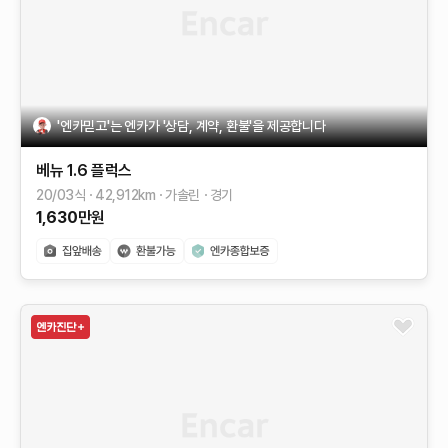
'엔카믿고'는 엔카가 '상담, 계약, 환불'을 제공합니다
베뉴
1.6 플럭스
20/03식
42,912
km
가솔린
경기
1,630
만원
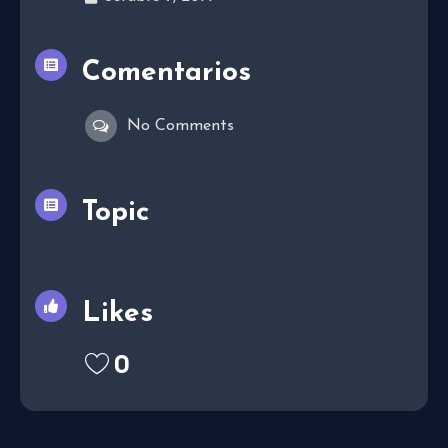
Comentarios
No Comments
Topic
Likes
0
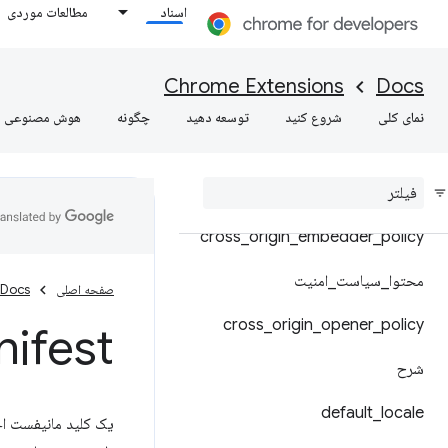
اسناد
مطالعات موردی
ماژول های مشترک
لغو تنظیمات Chrome
Chrome Extensions
Docs
نمای کلی
شروع کنید
توسعه دهید
چگونه
هوش مصنوعی
زمینه
محتوا
_
اسکریپت ها
cross
_
origin
_
embedder
_
policy
محتوا
_
سیاست
_
امنیت
صفحه اصلی
Docs
cross
_
origin
_
opener
_
policy
Manifest - آدرس 
شرح
default
_
locale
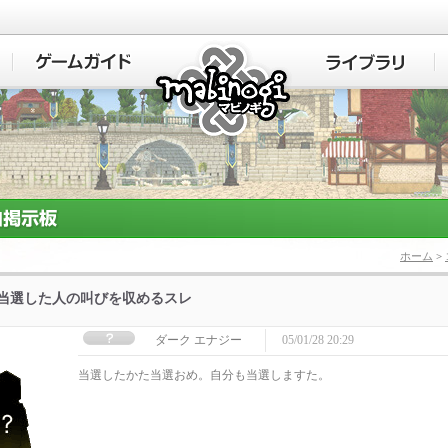
マビノギ
ホーム
>
]当選した人の叫びを収めるスレ
ダーク エナジー
05/01/28 20:29
当選したかた当選おめ。自分も当選しますた。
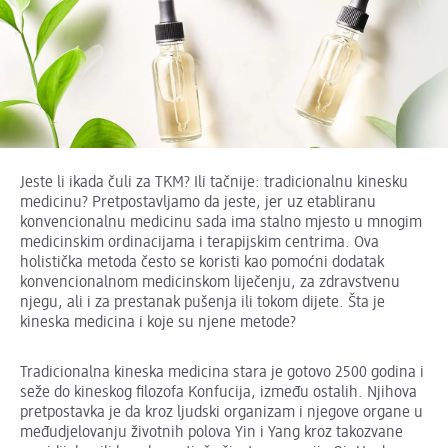
Jeste li ikada čuli za TKM? Ili tačnije: tradicionalnu kinesku
medicinu? Pretpostavljamo da jeste, jer uz etabliranu
konvencionalnu medicinu sada ima stalno mjesto u mnogim
medicinskim ordinacijama i terapijskim centrima. Ova
holistička metoda često se koristi kao pomoćni dodatak
konvencionalnom medicinskom liječenju, za zdravstvenu
njegu, ali i za prestanak pušenja ili tokom dijete. Šta je
kineska medicina i koje su njene metode?
Tradicionalna kineska medicina stara je gotovo 2500 godina i
seže do kineskog filozofa Konfucija, između ostalih. Njihova
pretpostavka je da kroz ljudski organizam i njegove organe u
međudjelovanju životnih polova Yin i Yang kroz takozvane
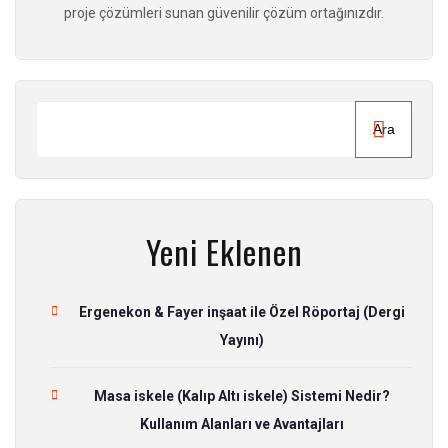
proje çözümleri sunan güvenilir çözüm ortağınızdır.
Ara
Yeni Eklenen
Ergenekon & Fayer inşaat ile Özel Röportaj (Dergi
Yayını)
Masa iskele (Kalıp Altı iskele) Sistemi Nedir?
Kullanım Alanları ve Avantajları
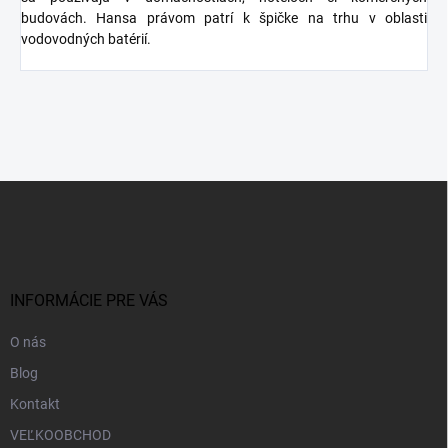
budovách. Hansa právom patrí k špičke na trhu v oblasti
vodovodných batérií.
Z
á
p
ä
t
i
INFORMÁCIE PRE VÁS
e
O nás
Blog
Kontakt
VEĽKOOBCHOD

## Task instructions
The required output is each record above, reproduced exactly, without its pictures.

## Result of the exercise
'엔카믿고'는 엔카가 '상담, 계약, 환불'을 제공합니다
베뉴
1.6 플럭스
20/03식
42,912
km
가솔린
경기
1,630
만원
Comentarios
No Comments
Topic
Likes
0
اسناد
مطالعات موردی
ماژول های مشترک
لغو تنظیمات Chrome
Chrome Extensions
Docs
نمای کلی
شروع کنید
توسعه دهید
چگونه
هوش مصنوعی
زمینه
محتوا
_
اسکریپت ها
cross
_
origin
_
embedder
_
policy
محتوا
_
سیاست
_
امنیت
صفحه اصلی
Docs
cross
_
origin
_
opener
_
policy
Manifest - آدرس 
شرح
default
_
locale
マビノギ
ホーム
>
]当選した人の叫びを収めるスレ
ダーク エナジー
05/01/28 20:29
当選したかた当選おめ。自分も当選しますた。
Jeste li ikada čuli za TKM? Ili tačnije: tradicionalnu kinesku
medicinu? Pretpostavljamo da jeste, jer uz etabliranu
konvencionalnu medicinu sada ima stalno mjesto u mnogim
medicinskim ordinacijama i terapijskim centrima. Ova
holistička metoda često se koristi kao pomoćni dodatak
konvencionalnom medicinskom liječenju, za zdravstvenu
njegu, ali i za prestanak pušenja ili tokom dijete. Šta je
kineska medicina i koje su njene metode?
Tradicionalna kineska medicina stara je gotovo 2500 godina i
seže do kineskog filozofa Konfucija, između ostalih. Njihova
pretpostavka je da kroz ljudski organizam i njegove organe u
međudjelovanju životnih polova Yin i Yang kroz takozvane
proje çözümleri sunan güvenilir çözüm ortağınızdır.
Ara
Yeni Eklenen
Ergenekon & Fayer inşaat ile Özel Röportaj (Dergi
Yayını)
Masa iskele (Kalıp Altı iskele) Sistemi Nedir?
Kullanım Alanları ve Avantajları
budovách. Hansa právom patrí k špičke na trhu v oblasti
vodovodných batérií.
Z
á
p
ä
t
i
INFORMÁCIE PRE VÁS
e
O nás
Blog
Kontakt
VEĽKOOBCHOD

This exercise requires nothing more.